Richards emphasized his and the Mamdani administration’s commitment to closing Rikers as quickly as possible, repeating his desire for a “people first” approach to incarceration throughout the hearing. He acknowledged that programs that support people after being released from prison can decrease the jail population.
“We have a system that for far too long has isolated, demonized and traumatized everyone involved,” he told council members. “When people leave our system and end up in the shelter and end up on the street, they tend to end up back in our system. We need to make the appropriate systems to make sure people have a place to land.”
Richards said he and the mayor had spoken about the large-scale nature of the borough-based jail shift and were aligned on its necessity.
“This isn’t a DOC issue. This is an NYC issue,” Richards said. “Mamdani says his strategy is to use all of government. It is going to take all of government to make this transition.”
The Board of Correction and advocates also made the case that funds should be reallocated to the DOC’s oversight panel.
Jasmine Georges-Yilla, the board’s executive director, requested a $2.8 million increase to its proposed budget of about $4 million, citing increased oversight needs as the borough-based jail transition moves forward and more personnel, operational support and modern technological infrastructure.

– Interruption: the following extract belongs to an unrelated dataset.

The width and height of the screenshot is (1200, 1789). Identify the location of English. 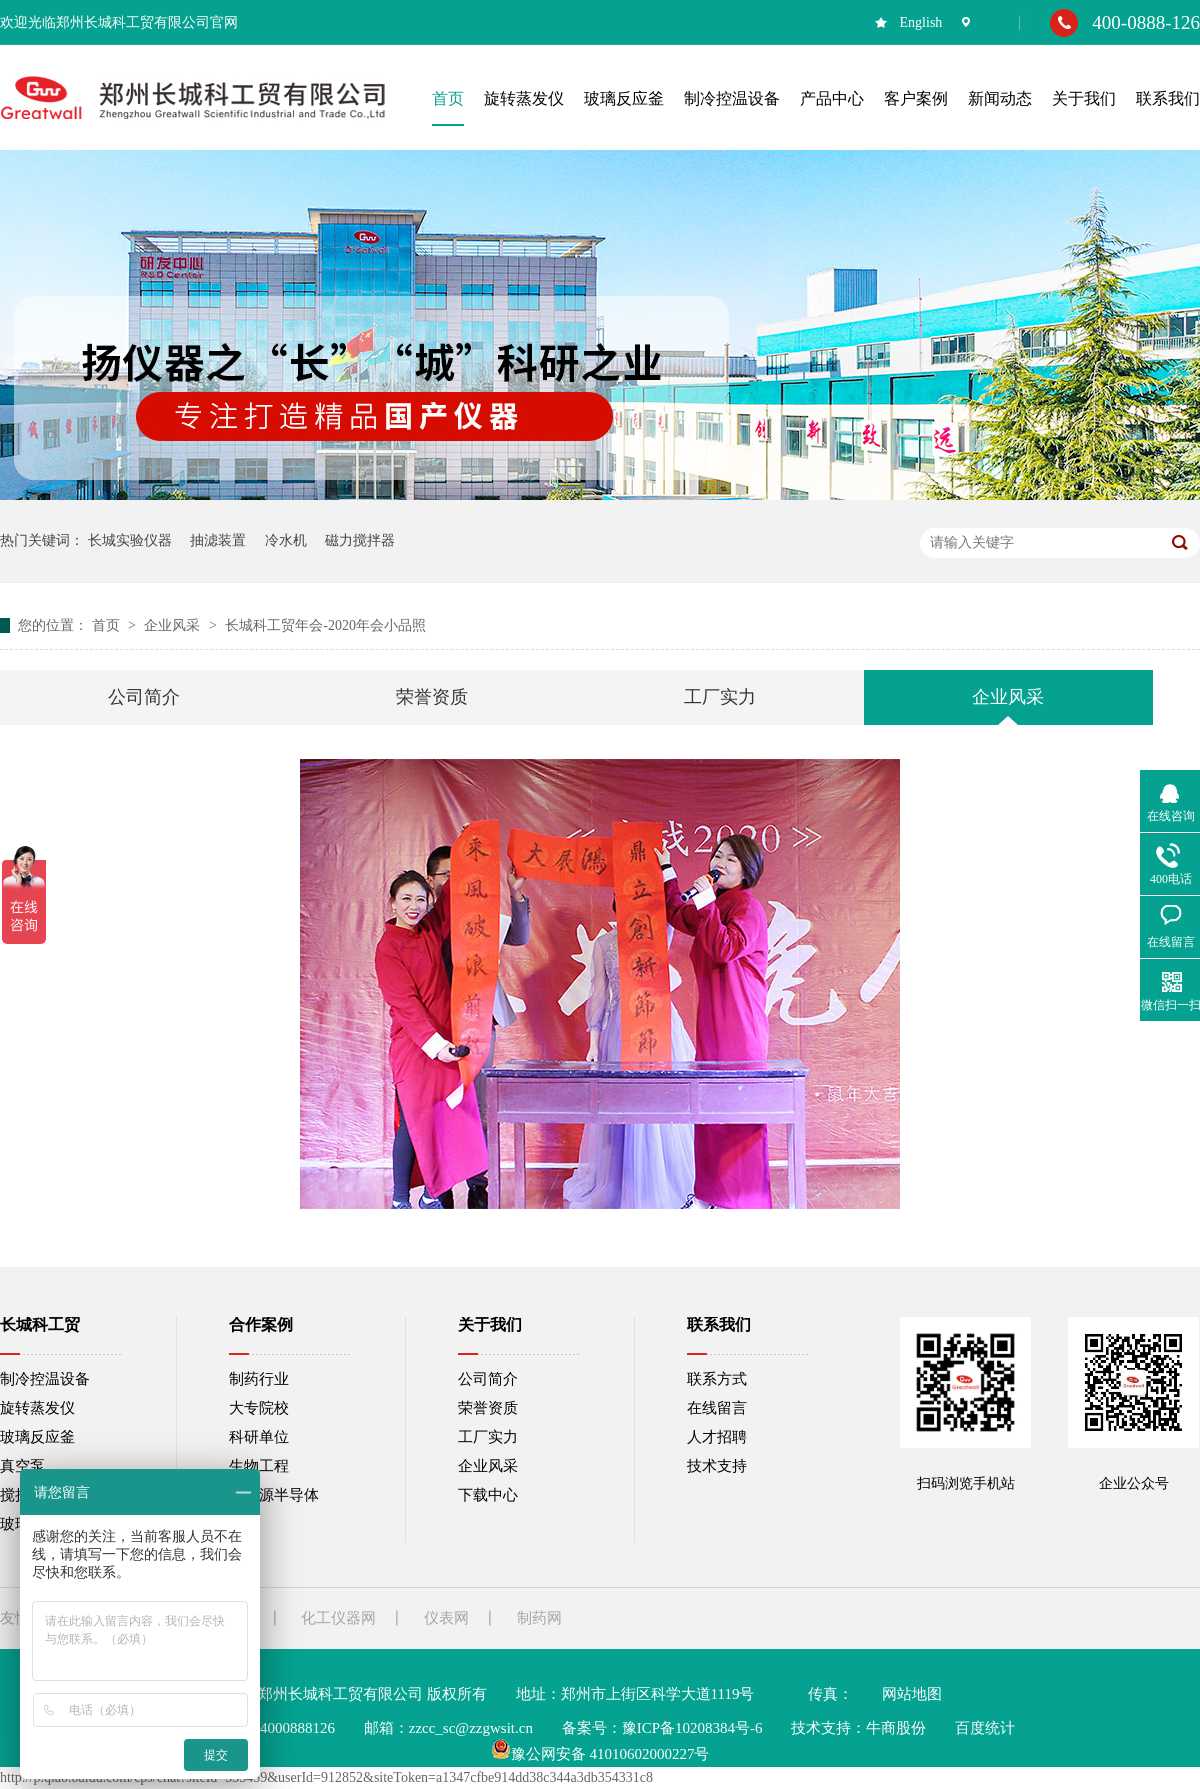 (921, 22).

“The board’s work is critical to ensuring transparency, accountability and humane conditions at the city’s jails, yet our ability to meet this mandate is sharply limited by our current funding,” Georges-Yilla said. “A budget of $6.8 million would allow the board to expand its reach and provide effective oversight during a period of significant change in the jail system.”
Mamdani’s office did not respond to a request for comment from amNewYork Law on whether it would grant the board’s budget increase request.
City Council will send budget recommendations to City Hall in the coming weeks, after hearing testimony from all department heads. The mayor will send an updated budget proposal back to the council by late April.